Repair a Sprinkler Head

A single broken sprinkler head turns your lawn into a geography lesson—one section floods while another goes brown. The good news: sprinkler heads are modular, inexpensive, and built to be field-serviced. Most failures come down to three culprits: clogged filters that choke water flow, worn nozzles that spray erratically, or cracked risers that leak at the base. You can diagnose and fix any of these in under an hour with basic tools and a replacement part or two. The key is working methodically. Run the zone to see exactly how the head misbehaves, then shut off the system before you dig. Sprinkler heads thread onto risers or snap into funny-pipe fittings, so removal is straightforward once you expose the connection. Keep a bucket and some rags handy—there will be residual water in the line, and muddy hands are part of the deal. When you're done, the head should pop up cleanly, spray its intended radius, and retract without sticking.

  1. Run the zone and diagnose the problem. Turn on the irrigation zone that serves the faulty head and watch it operate. Note whether it fails to pop up, sprays unevenly, leaks at the base, or doesn't retract. Mark the head with a flag or stake so you can find it easily once the system is off.
  2. Shut off the system and dig around the head. Turn off the irrigation controller or close the zone valve. Use a trowel or small shovel to carefully excavate a six-inch radius around the sprinkler head, going down until you expose the riser or flex pipe connection. Work slowly to avoid damaging the fitting.
  3. Remove the sprinkler head. Grasp the head body firmly and unscrew it counterclockwise from the riser, or pull it straight up if it's press-fit into funny pipe. Expect water to drain from the line. If the head won't budge, use pliers with a rag to protect the plastic, but don't overtighten—if the riser is cracked, you'll make it worse.
  4. Inspect and clean the filter screen. Look inside the base of the sprinkler head for a small cylindrical filter screen. Pull it out with needle-nose pliers or your fingers and rinse it under a faucet to remove sand, roots, and mineral buildup. If the screen is torn or missing, replace it—they cost under a dollar and prevent future clogs.

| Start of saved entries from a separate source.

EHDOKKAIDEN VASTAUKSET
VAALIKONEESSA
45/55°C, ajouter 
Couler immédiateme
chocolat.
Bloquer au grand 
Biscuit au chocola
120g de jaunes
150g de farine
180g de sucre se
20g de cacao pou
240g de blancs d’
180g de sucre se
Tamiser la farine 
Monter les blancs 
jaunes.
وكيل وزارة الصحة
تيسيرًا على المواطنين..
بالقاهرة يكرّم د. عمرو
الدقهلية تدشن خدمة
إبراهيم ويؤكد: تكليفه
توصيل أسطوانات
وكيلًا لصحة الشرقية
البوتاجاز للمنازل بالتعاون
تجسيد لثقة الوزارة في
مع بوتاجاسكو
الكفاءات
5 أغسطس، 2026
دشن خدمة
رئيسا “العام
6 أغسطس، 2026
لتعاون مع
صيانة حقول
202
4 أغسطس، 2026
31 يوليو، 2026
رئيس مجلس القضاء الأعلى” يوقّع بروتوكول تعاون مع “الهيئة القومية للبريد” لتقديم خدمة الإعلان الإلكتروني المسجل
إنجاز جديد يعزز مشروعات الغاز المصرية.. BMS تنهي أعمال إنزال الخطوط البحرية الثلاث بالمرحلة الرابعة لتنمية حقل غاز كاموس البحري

  5. Replace the nozzle or entire head. If the spray pattern was uneven, unscrew the nozzle from the top of the head and replace it with a new one that matches the radius and arc you need. If the head body is cracked or the riser threads are stripped, replace the entire head unit. Match the brand and model if possible—most manufacturers use proprietary nozzles.
  6. Reinstall and adjust the head. Thread the head back onto the riser or press it into the funny pipe until snug. Adjust the spray arc using the adjustment collar or screw at the top of the head, following the manufacturer's markings. Make sure the head sits level with the soil surface so mower blades won't hit it.
  7. Test the repair and check for leaks. Turn the zone back on and watch the head operate through a full cycle. Confirm it pops up, sprays the correct pattern, and retracts fully. Check the base for leaks while the system is running. If water seeps around the connection, tighten the head another quarter turn.
  8. Backfill and restore the turf. Once the head operates correctly, shovel the soil back into the hole and tamp it down gently with your foot. Replace any sod you removed and water the area to settle the soil. The grass will recover in a week or two.